Work item |
Beneath this task is a listing. State how many of its lines include the string "הובלות", giving nothing but the number.
··· Records supplied
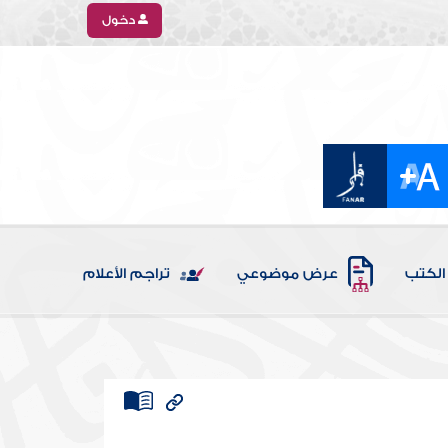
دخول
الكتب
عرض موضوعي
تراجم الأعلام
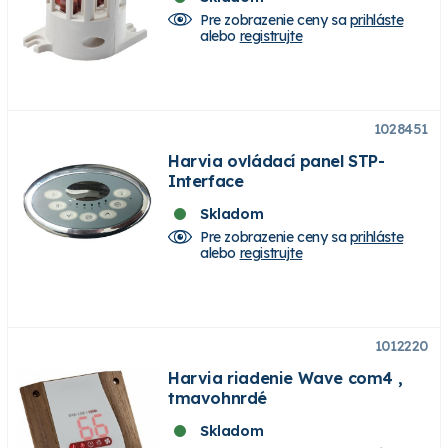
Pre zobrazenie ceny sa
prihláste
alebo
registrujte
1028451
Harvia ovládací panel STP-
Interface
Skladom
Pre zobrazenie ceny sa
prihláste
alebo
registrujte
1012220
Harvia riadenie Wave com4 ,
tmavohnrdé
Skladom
······
··· Records supplied
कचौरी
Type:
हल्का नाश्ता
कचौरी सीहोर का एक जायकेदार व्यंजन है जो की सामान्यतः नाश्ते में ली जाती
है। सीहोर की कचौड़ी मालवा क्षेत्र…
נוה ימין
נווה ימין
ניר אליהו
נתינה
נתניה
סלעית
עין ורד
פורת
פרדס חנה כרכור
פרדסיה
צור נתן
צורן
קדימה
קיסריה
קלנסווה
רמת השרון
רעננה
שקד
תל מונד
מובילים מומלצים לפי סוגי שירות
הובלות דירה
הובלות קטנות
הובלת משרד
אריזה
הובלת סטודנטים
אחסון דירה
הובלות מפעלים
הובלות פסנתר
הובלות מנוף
······
··· Records supplied
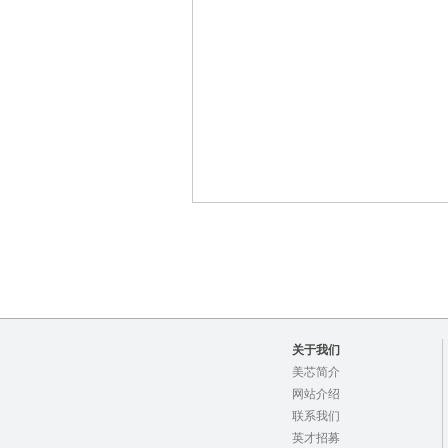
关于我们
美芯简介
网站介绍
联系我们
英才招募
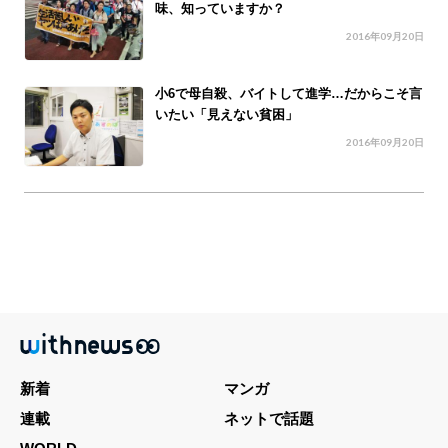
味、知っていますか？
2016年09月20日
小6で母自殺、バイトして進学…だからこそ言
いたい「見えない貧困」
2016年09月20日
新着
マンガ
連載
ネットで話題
······
Expected answer |
5